During the meeting, P. employs a legalistic argument when s/he rhetorically asks whether the movement is right in ‘taking justice into its hands’. Yet, by showing the difference between legality and justice, s/he argues that the legitimacy of occupying is not (only) stemming from the legal system. This idea becomes clearer by the end of the meeting, when P. says that the law cannot be trusted because it is not really equal for all: there is one for the rich and one for the poor. Rights discourse is also problematised at the beginning of the meeting. The paradox created by the role reversal (‘should other occupiers be evicted?’), not only shows the complex legal and political situation the movement is facing, but it also suggests there are many more people who are in need of housing, triggering – after the initial dismay – a feeling of solidarity.
The way in which the MTST pushes legality to its boundaries is similar to its relationship with governmental institutions. By re-signifying liberal rights discourse, the movement explores new opportunities for the struggle; while the MTST recognises state officials as interlocutors, it forces them to act in certain ways, for instance, by going to the street and speaking to thousands of protesters.
During the first confrontation between Marielle Vive activists and the local municipality, leaders were asking for the implementation of housing rights, but, at the same time, the demonstration’s purpose was to show political strength, to ask for recognition as a collective political subject. That day proved successful: after a long march, activists reached the local municipality but the mayor had left with the entire staff. activists did not move, arguing that they would have stayed there until a delegation would have been able to speak with the mayor. After hours of waiting, Marielle Vive leaders announced that they had received a phone call: the mayor was coming back to his office. activists were full of joy for this first victory. The delegation met the mayor the following day; but before the demonstration ended, the leaders called on the mayor to give a talk from the movement’s loudspeaker. He accepted and told briefly that he would do his best to improve the living conditions in his neighbourhood.

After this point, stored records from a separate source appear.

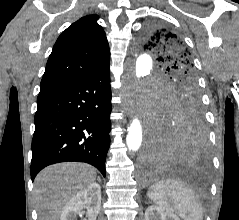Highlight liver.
Listing matches in <instances>:
<instances>
[{"mask_svg": "<svg viewBox=\"0 0 239 220\" xmlns=\"http://www.w3.org/2000/svg\"><path fill=\"white\" fill-rule=\"evenodd\" d=\"M95 179L96 170L83 163H59L43 169L34 187L39 220H59L64 205Z\"/></svg>", "mask_w": 239, "mask_h": 220, "instance_id": "liver-1", "label": "liver"}]
</instances>
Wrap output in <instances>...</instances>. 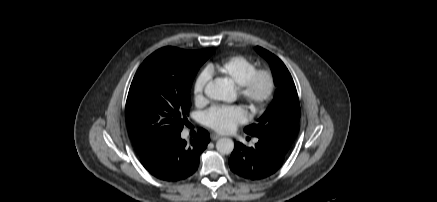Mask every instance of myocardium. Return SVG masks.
Segmentation results:
<instances>
[{"label": "myocardium", "mask_w": 437, "mask_h": 202, "mask_svg": "<svg viewBox=\"0 0 437 202\" xmlns=\"http://www.w3.org/2000/svg\"><path fill=\"white\" fill-rule=\"evenodd\" d=\"M264 83L259 91L258 84ZM276 87L275 76L269 69H256L239 85V94L253 112L260 111L272 98Z\"/></svg>", "instance_id": "f54148a6"}]
</instances>
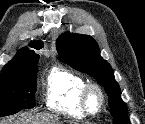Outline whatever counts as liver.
<instances>
[{
  "label": "liver",
  "mask_w": 145,
  "mask_h": 124,
  "mask_svg": "<svg viewBox=\"0 0 145 124\" xmlns=\"http://www.w3.org/2000/svg\"><path fill=\"white\" fill-rule=\"evenodd\" d=\"M0 124H62L57 116L50 114H22L18 120L0 121Z\"/></svg>",
  "instance_id": "liver-1"
}]
</instances>
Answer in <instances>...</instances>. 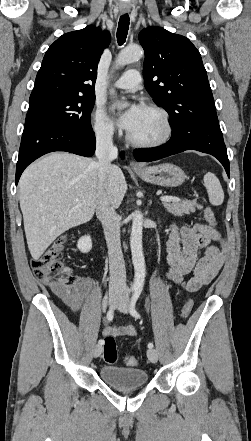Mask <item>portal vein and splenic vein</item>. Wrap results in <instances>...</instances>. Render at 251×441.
<instances>
[{
  "mask_svg": "<svg viewBox=\"0 0 251 441\" xmlns=\"http://www.w3.org/2000/svg\"><path fill=\"white\" fill-rule=\"evenodd\" d=\"M160 200H161L163 203L180 201L179 198H177V197H173V196H162V197L160 198Z\"/></svg>",
  "mask_w": 251,
  "mask_h": 441,
  "instance_id": "obj_1",
  "label": "portal vein and splenic vein"
}]
</instances>
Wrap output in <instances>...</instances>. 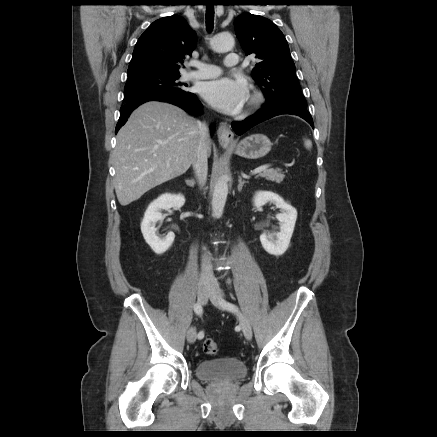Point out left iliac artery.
<instances>
[{"label":"left iliac artery","mask_w":437,"mask_h":437,"mask_svg":"<svg viewBox=\"0 0 437 437\" xmlns=\"http://www.w3.org/2000/svg\"><path fill=\"white\" fill-rule=\"evenodd\" d=\"M221 304H222V306H223L225 309H228V310H230V311L236 310L235 305H233V304H231V303H229V302H226V301H224V300H221Z\"/></svg>","instance_id":"44dca946"}]
</instances>
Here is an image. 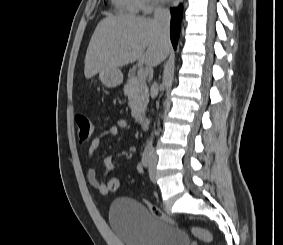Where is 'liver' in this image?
<instances>
[{"instance_id": "6515ba94", "label": "liver", "mask_w": 283, "mask_h": 245, "mask_svg": "<svg viewBox=\"0 0 283 245\" xmlns=\"http://www.w3.org/2000/svg\"><path fill=\"white\" fill-rule=\"evenodd\" d=\"M170 40L153 19L108 15L97 25L89 42L84 75L90 79L105 68L139 61L153 67L166 59Z\"/></svg>"}]
</instances>
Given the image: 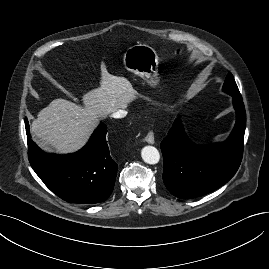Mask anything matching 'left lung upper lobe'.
<instances>
[{
	"label": "left lung upper lobe",
	"instance_id": "obj_1",
	"mask_svg": "<svg viewBox=\"0 0 269 269\" xmlns=\"http://www.w3.org/2000/svg\"><path fill=\"white\" fill-rule=\"evenodd\" d=\"M223 91L228 93L231 96H240L239 89L237 87V84L232 76V74L229 72L226 79L225 83L223 85Z\"/></svg>",
	"mask_w": 269,
	"mask_h": 269
}]
</instances>
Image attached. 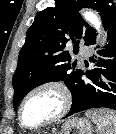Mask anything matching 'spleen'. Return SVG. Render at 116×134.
Segmentation results:
<instances>
[{"label":"spleen","mask_w":116,"mask_h":134,"mask_svg":"<svg viewBox=\"0 0 116 134\" xmlns=\"http://www.w3.org/2000/svg\"><path fill=\"white\" fill-rule=\"evenodd\" d=\"M86 116L97 126L99 134H116V112L108 109L90 110Z\"/></svg>","instance_id":"obj_1"}]
</instances>
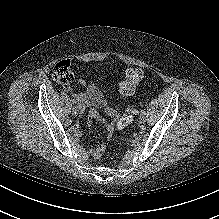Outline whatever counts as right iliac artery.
<instances>
[{
  "label": "right iliac artery",
  "mask_w": 219,
  "mask_h": 219,
  "mask_svg": "<svg viewBox=\"0 0 219 219\" xmlns=\"http://www.w3.org/2000/svg\"><path fill=\"white\" fill-rule=\"evenodd\" d=\"M71 101L73 104L77 102L76 99H74V98Z\"/></svg>",
  "instance_id": "obj_1"
}]
</instances>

At various other times MTST leaders came out from negotiations with institutional representatives pushing them to talk to all activists; it is a powerful example of how the MTST is able to change the force relations which constitute power structures: for once, it is the authority who goes to talk to the people. In these instances the movement is managing to co-opt the government for its own purposes. Politically, this is a very important achievement which tackles the system at its very roots. Yet, this result also represents the tension between co-opting and being co-opted: despite the great political effect the movement exercises on government representatives, what at the end activists get from the relationship with the government is an individual housing solution with individual bank loans. The final result does not seem to tackle the political system at its very roots as the intermediate steps do. 58
The day after the demonstration in the local municipality, one of the leaders was reporting to the activists about the meeting with the mayor. S/he told them that the main points the delegation discussed with the mayor were: organising a meeting with the land owner and providing the occupation with some basic services (garbage collection, water connection, etc.). Interestingly, these demands were at any point a right of the movement: land occupations are not protected by the constitution. The request was part of the movement’s effort to change the power relationship with the institutions: indeed, I believe the purpose of the demonstration was to show the strength and unity of Marielle Vive. The rhetoric employed by the leaders to celebrate the first demonstration’s success with the activists is hostile to the government: Did you see the fear that organised people provoke in the institutions? When the people are organised, when the people are united, when the people have faith, nobody can stop the people. Did you see how scared they were? They all left before we arrived, mayor included; but when we arrived there, no way, there was a multitude of fighters, and the mayor was obliged to come out from the hole in which he was hiding to meet the people of the occupation.
59
Again, from this quotation it is possible to understand the complex relationship between the MTST and governmental institutions. Here, it becomes clear that the movement’s discourse often exceeds legality, because it refers to something different. The leader refers to the activists, the multitude of fighters and their ability to scare politicians. It is this mix of legal and extra-legal discourse which constitutes MTST’s radical politics of rights. Activists are not passive subjects of the liberal discourse of rights: as shown through the previous ethnographic study, people read and discuss the constitution to conclude that they need to fight more and more. Rather than internalising an understanding of rights tied to private property, MTST’s discourse of rights spurs activists to critical thinking and solidarity, aiming at resisting the political and economic subjectivities dictated by neoliberalism.
Conclusion
The present discussion explores the significance of rights discourse for contemporary social struggles. Eminent critics argue that rights cannot be emancipatory because they are part and parcel of the capitalist system. In contrast, the MTST shows the collective struggle advances from a strategic employment of the discourse of rights. In occupations, activists develop resisting subjectivities which seek to overcome structural domination. The movement takes legalistic discourse and reworks it. Rather than being passive subjects of the neoliberal logic of rights, activists draw on the opponent’s field to establish strategies of counter-conduct: they struggle against the system with its own tools.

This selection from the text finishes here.